La psicoanalisi, con Freud e Lacan, riconosce che il linguaggio è l’unico strumento di accesso alla verità soggettiva e al godimento,  e constata che da ciò ne consegue il fatto che la verità è propria a ciascuno perché essa trova il proprio fondamento sul fatto che ciascuno ha un godimento singolare. Questo pone la psicoanalisi in posizione  rovesciata rispetto al cognitivismo.
Sappiamo che la finalità della psicoanalisi non è di porre fine alla possibilità del transfert: l’esperienza psicoanalitica piuttosto trasforma la modalità del transfert, nel cui spazio si tratta di accogliere la reiterazione di quei passaggi al reale, di quelle intrusioni dell’inconscio reale, fuori senso, di cui sono un buon esempio i lapsus, le dimenticanze, i sintomi. Si tratta di quelle intrusioni di non-senso che testimoniano di come l’inconscio reale non abbia una finalità e un valore di scambio,  ma invece un valore d’uso di godimento.
Perciò l’esperienza psicoanalitica non ha la finalità di porre fine a ciò cui non si può porre fine, vale a dire all’inconscio reale, che è ciò che rende impossibile il dialogo, ma che allo stesso tempo produce il desiderio di parola.
Questo non toglie che vi siano molte psicoterapie che promettono proprio di rendere il dialogo possibile, l’incontro riuscito e la felicità senza pieghe: è proprio ciò che avviene nella società in cui viviamo che tende a costruire e mantenere un unico legame, quello tra l’individuo e i prodotti di consumo, lasciando gli individui sempre più esposti alla precarietà e alla solitudine.

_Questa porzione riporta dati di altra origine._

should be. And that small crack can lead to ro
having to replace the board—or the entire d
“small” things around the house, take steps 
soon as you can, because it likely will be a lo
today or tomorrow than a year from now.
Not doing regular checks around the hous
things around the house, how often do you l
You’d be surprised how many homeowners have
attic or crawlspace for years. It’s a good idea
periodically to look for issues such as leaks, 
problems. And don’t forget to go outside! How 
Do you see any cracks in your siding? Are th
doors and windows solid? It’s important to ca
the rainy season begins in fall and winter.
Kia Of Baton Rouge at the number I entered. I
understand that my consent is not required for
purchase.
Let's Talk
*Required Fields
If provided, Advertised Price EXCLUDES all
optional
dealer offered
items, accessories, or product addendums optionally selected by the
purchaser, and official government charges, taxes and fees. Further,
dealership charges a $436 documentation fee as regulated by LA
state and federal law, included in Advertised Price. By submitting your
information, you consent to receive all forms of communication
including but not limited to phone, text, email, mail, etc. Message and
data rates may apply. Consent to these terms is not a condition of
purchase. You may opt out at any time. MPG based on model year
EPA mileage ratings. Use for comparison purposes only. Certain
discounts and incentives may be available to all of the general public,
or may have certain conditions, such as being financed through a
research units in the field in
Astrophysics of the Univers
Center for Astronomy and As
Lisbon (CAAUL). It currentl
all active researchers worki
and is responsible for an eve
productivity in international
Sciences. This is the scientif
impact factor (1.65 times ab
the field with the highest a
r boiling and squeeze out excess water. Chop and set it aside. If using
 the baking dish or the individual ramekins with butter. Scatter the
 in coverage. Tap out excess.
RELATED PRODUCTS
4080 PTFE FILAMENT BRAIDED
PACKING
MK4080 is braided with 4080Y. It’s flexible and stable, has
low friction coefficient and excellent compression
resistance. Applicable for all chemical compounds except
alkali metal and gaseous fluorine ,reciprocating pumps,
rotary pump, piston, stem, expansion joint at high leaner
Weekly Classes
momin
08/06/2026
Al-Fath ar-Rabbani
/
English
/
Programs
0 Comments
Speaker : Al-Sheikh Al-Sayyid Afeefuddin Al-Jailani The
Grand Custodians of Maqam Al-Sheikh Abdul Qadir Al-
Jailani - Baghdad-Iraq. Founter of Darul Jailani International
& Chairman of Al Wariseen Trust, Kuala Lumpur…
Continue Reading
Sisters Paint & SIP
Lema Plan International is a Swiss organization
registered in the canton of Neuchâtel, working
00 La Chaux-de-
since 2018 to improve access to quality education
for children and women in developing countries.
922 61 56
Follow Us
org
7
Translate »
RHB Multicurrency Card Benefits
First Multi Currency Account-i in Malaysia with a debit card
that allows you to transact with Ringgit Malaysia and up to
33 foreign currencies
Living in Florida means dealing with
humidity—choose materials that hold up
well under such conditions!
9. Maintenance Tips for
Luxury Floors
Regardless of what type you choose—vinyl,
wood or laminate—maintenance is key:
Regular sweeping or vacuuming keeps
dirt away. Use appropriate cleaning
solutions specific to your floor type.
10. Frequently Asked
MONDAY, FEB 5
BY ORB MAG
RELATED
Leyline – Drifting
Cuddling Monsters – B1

Gli psicoanalisti accolgono i malesseri e il disagio ma non sognano di sopprimerlo. Ciò che interessa agli psicoanalisti è la divisione che produce l’inconscio individuale, che innalza una barriera che separa i disagi e gli agi standardizzati dalla verità del godimento, una verità che in ciascuno risponde con dei sembianti e delle finzioni sempre particolari, che differenziano dalla massa e che si rivelano soltanto in una esperienza psicoanalitica.
Alcune persone cominciano  un’analisi sperando di venire a capo degli affetti dolorosi che producono i sintomi e persino alcuni sognano di padroneggiarli. Quando invece ci si pone la questione di sapere da dove vengono quegli affetti dolorosi che producono i sintomi, vuol dire che si hanno già le prime risposte di apertura dell’inconscio, vale a dire che ci si domanda quale lingua caduta in disuso veicoli il sintomo, come decifrarla e identificare la causa del sintomo.
Freud di fronte ai sintomi diceva che sono il prodotto dell’inconscio che ritorna e  della compulsione alla ripetizione. Lacan, situandosi nel solco aperto da Freud, come risposta alla domanda ‘da dove vengono i sintomi ?’ formula che le formazioni dell’inconscio, tra cui i sintomi, sono la risposta, l’interpretazione particolare di un soggetto, la sua ipotesi sul reale del godimento singolare che tocca il suo corpo.
Ciascun psicoanalista sa, per averne fatto esperienza nella sua analisi, che la psicoanalisi sa preservare ciò che c’è di singolare in ogni guarigione, che è sempre soltanto guarigione dall’attesa di guarire da qualcosa.
Il problema è quindi di sapere 1) come il godimento dell’individuo vivente, affetto dall’inconscio-linguaggio, si ripercuote nella serie degli affetti di quel soggetto particolare e 2) come accade che a far parlare l’inconscio in una psicoanalisi, si arrivi a trasformare qualcosa di questi effetti di affetto.
La questione fondamentale che si pone è perciò che cosa cambia sull’asse soddisfazione/insoddisfazione tramite un’esperienza psicoanalitica e che cosa resta invece di identico, incalcolabile, inanalizzabile.